問題の事故は2005年11月5日の午前9時15分ごろ発生している。札幌市西区琴似3条1丁目付近の市道で、この市道に隣接するマンションに住む77歳の男性が歩道に立てた脚立に乗って枝払い作業を行っていたところ、20歳代とみられる若い男の乗った自転車が脚立に衝突。弾みで脚立が転倒し、男性は約80cmの高さから転落した。他の住民が男性を介抱している間に自転車の男は逃走。男性は病院に収容されたが、事故から3日後に脳挫傷で死亡している。
警察では自転車による死亡ひき逃げ事件として捜査を開始。事件が大きく報道されたこともあり、男性の死亡翌日にあたる11月9日に幕別町に住む22歳の男が出頭。容疑への関与を認めたため、重過失致死と道交法違反(ひき逃げ)容疑で逮捕した。事故当時は酒に酔った状態で、自転車は他人のものに無断で乗っていた。

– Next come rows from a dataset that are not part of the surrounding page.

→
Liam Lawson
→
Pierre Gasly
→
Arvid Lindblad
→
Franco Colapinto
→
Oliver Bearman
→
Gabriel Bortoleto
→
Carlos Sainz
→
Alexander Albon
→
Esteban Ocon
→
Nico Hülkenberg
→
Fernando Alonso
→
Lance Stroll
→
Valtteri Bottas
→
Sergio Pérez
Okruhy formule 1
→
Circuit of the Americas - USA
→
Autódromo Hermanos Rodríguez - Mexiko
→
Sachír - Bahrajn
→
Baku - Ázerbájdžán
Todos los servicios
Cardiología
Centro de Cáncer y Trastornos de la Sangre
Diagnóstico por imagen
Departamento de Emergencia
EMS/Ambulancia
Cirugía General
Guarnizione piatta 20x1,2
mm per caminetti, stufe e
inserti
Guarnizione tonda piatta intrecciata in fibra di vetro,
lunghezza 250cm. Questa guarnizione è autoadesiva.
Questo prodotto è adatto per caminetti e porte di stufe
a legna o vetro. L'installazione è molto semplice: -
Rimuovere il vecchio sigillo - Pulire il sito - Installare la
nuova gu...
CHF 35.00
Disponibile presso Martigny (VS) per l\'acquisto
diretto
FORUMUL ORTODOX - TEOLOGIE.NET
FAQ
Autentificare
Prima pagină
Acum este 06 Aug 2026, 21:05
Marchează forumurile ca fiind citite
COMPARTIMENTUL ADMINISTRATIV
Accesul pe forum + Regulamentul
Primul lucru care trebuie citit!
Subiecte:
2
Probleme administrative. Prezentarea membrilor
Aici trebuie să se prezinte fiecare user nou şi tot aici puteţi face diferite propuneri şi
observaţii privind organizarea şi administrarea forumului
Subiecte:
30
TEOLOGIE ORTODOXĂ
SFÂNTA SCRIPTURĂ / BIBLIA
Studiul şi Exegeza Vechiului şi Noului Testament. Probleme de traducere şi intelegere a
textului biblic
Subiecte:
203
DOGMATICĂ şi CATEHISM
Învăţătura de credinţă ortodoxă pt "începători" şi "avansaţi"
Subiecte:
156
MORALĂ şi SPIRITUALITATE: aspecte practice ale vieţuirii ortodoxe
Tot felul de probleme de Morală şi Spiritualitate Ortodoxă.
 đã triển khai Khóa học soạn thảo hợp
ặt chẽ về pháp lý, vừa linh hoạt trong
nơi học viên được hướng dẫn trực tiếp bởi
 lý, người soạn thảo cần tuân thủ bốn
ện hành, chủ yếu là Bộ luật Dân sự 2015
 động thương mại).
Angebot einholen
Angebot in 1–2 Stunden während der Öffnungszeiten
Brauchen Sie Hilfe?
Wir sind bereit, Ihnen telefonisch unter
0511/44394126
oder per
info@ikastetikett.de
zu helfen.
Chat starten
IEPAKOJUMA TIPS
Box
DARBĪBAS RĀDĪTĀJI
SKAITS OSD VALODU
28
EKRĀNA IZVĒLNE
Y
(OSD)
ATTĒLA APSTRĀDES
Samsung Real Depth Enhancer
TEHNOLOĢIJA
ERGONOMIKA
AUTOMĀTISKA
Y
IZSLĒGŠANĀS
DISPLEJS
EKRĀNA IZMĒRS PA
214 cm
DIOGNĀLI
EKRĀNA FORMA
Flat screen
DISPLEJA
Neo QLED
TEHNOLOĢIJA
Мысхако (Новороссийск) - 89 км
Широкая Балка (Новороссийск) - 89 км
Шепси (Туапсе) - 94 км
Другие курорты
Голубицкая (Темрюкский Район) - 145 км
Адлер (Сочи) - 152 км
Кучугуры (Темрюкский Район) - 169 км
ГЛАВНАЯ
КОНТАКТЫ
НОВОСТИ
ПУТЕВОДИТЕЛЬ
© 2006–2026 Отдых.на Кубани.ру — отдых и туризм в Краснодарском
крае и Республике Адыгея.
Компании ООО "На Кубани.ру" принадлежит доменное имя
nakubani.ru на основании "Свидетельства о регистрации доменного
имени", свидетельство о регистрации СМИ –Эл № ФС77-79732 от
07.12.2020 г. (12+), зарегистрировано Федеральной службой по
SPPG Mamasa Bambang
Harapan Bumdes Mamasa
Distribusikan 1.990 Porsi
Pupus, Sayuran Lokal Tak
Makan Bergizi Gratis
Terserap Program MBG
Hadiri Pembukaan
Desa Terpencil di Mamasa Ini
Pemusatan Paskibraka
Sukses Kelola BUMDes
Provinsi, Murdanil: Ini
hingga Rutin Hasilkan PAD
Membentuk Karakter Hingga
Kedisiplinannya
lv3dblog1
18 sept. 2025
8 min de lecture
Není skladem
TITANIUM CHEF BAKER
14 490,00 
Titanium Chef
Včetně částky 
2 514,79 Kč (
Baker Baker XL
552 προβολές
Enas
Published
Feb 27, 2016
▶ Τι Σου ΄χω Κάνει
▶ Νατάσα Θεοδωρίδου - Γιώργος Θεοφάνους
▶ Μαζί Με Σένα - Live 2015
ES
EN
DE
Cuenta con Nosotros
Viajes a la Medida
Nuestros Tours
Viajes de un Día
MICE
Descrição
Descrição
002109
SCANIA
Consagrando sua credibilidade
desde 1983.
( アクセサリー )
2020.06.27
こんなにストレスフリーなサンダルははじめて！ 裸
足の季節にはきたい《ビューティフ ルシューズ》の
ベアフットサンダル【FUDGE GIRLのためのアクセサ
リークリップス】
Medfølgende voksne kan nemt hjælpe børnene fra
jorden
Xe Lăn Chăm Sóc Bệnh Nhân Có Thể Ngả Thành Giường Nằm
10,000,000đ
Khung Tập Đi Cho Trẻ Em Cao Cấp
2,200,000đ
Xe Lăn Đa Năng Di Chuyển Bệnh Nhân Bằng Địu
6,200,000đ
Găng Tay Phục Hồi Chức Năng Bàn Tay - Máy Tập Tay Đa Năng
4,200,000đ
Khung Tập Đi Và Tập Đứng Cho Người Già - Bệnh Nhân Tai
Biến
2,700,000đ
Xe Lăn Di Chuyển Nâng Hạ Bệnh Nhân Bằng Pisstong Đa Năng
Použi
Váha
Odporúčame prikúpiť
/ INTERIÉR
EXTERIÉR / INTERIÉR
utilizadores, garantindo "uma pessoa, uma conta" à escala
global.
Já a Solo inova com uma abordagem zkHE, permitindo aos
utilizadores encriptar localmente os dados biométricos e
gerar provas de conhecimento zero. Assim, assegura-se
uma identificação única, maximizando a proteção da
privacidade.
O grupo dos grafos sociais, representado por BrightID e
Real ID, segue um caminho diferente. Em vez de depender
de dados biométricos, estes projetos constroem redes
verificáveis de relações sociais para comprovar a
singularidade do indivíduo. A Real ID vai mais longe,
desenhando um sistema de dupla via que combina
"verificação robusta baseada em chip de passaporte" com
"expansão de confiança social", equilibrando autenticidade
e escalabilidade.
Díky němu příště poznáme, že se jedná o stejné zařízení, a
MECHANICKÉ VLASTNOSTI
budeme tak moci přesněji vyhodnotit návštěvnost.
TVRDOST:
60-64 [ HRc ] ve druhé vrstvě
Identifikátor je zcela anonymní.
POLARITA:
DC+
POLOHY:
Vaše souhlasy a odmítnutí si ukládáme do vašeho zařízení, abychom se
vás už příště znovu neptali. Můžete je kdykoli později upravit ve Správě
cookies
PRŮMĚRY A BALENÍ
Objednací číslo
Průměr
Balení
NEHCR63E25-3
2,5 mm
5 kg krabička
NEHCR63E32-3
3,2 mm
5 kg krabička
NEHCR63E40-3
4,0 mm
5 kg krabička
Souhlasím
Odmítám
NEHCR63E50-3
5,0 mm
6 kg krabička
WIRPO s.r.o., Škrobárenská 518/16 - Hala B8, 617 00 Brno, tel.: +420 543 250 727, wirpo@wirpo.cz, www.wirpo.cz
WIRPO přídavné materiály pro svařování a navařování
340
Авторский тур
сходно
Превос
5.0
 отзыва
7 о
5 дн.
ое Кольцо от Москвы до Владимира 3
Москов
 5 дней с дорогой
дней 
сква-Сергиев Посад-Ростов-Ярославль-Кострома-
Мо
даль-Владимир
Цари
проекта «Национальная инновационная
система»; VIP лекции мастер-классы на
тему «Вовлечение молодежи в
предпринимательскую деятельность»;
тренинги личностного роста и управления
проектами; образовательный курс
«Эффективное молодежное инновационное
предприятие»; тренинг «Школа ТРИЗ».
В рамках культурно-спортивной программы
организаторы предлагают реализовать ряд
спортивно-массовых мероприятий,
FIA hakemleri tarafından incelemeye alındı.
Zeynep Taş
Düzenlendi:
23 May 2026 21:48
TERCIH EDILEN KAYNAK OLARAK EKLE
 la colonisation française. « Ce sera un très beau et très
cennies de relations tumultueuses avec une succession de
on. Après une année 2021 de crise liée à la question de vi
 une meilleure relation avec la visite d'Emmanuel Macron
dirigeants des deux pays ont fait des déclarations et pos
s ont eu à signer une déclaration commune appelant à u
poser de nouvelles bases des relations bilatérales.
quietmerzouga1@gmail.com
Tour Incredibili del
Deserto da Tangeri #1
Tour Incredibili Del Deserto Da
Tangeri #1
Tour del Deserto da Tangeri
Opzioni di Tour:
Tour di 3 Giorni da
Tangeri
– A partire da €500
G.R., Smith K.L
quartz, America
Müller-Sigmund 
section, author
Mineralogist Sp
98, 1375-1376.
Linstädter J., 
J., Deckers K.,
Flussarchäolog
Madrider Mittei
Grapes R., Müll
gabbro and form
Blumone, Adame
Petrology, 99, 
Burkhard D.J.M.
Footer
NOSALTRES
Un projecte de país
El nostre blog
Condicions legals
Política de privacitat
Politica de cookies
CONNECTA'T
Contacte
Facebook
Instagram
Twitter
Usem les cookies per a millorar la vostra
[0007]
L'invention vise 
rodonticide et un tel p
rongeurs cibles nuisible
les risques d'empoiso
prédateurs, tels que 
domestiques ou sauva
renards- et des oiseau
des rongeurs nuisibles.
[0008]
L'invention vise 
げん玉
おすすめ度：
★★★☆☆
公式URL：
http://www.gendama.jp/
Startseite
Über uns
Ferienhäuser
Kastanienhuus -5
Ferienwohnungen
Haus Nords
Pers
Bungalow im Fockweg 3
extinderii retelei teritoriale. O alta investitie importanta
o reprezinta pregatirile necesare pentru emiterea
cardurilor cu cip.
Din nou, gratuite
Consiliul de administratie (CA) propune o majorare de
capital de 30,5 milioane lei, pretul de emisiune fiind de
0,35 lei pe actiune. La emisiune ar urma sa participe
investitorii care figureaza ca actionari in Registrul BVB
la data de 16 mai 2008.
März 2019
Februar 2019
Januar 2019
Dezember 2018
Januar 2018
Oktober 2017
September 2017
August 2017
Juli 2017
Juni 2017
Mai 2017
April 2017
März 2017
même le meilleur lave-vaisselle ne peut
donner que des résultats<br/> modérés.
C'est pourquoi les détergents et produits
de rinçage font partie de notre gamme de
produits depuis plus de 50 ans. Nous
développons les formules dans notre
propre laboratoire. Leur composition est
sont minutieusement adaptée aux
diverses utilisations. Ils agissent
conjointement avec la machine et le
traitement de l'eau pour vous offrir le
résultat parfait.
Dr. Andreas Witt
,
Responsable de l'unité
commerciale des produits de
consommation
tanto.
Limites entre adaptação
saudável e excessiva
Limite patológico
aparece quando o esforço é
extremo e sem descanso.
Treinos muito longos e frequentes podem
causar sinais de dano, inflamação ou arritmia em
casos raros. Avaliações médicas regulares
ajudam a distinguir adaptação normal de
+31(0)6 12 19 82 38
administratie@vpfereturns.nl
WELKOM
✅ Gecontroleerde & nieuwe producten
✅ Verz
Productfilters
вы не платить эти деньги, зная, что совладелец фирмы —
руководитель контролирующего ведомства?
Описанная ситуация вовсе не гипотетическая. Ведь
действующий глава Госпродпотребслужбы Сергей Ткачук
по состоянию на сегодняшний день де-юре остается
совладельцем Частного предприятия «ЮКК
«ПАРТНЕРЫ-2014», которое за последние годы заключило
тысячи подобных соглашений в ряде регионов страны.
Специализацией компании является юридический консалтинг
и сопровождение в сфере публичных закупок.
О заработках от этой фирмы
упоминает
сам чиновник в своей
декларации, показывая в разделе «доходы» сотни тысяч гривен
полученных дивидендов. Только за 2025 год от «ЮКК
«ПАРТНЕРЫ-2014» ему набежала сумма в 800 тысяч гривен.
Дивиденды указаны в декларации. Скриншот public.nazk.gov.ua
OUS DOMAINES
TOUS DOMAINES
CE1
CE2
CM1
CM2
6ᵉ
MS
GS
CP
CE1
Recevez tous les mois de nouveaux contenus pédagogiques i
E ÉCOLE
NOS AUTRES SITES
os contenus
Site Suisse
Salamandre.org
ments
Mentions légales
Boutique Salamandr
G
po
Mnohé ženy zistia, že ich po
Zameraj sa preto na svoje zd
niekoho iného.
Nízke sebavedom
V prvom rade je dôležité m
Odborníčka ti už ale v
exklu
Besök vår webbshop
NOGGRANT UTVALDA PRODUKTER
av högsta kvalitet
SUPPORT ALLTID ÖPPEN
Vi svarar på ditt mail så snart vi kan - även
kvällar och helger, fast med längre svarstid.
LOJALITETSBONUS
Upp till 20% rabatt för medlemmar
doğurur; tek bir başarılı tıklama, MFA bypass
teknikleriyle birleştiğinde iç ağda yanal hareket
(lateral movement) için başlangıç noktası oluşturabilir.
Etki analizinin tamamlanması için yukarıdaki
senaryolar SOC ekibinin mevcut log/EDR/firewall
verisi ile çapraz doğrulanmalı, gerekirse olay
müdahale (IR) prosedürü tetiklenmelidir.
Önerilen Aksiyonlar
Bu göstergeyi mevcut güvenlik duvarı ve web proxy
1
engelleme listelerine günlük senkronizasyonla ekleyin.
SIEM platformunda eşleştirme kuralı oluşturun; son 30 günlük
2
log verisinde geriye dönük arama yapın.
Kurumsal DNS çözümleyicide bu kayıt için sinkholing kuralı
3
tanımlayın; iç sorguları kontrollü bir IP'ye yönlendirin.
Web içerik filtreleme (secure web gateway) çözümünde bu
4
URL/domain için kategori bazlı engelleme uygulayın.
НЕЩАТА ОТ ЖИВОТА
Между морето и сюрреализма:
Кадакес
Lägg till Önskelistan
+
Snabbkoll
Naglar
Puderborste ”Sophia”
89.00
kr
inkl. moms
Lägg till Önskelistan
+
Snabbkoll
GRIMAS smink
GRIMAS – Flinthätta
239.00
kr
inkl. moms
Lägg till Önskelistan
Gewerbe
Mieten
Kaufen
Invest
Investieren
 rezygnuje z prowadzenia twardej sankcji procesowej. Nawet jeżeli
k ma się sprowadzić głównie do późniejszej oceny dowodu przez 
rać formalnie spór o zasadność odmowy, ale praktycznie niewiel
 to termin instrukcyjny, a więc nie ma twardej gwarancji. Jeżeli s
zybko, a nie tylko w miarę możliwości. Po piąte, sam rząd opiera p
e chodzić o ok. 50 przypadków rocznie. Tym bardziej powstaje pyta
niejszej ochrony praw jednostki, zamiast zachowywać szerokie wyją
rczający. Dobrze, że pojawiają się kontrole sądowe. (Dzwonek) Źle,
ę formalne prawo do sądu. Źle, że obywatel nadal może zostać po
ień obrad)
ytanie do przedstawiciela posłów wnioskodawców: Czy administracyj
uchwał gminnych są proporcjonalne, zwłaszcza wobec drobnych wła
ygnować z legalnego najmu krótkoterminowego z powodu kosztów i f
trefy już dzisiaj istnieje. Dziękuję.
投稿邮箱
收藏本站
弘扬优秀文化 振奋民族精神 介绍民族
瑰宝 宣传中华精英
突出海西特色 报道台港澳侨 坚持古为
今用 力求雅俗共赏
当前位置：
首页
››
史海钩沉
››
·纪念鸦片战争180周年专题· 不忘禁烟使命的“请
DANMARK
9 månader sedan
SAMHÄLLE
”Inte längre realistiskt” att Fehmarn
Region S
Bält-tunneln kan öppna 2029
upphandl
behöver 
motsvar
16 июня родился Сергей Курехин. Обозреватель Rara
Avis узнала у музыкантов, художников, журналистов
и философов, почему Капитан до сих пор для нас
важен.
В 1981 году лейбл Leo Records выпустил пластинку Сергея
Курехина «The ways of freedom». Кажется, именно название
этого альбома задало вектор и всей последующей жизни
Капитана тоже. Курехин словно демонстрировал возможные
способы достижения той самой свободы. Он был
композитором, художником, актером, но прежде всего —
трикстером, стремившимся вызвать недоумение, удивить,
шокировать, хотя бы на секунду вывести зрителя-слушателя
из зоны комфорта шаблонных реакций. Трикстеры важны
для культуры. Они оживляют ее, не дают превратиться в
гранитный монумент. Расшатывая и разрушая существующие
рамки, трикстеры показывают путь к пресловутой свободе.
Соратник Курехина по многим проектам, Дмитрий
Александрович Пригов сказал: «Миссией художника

2月27日に行われた判決公判で、札幌地裁の遠藤和正裁判官は「他人の自転車を無断運転し、歩道上の前方注意を怠ったことは言語道断。事故を起こす直前まで友人らと夜通し飲酒しており、これが原因となった悪質な犯行だ」と認定した。しかし、被告が自首していることや、大学を退学処分となり、さらには就職内定も取り消されたこと、慰謝料の支払いを約束しているなどの理由から情状の酌量は認め、被告に対して懲役2年6カ月(執行猶予3年)の有罪判決を命じた。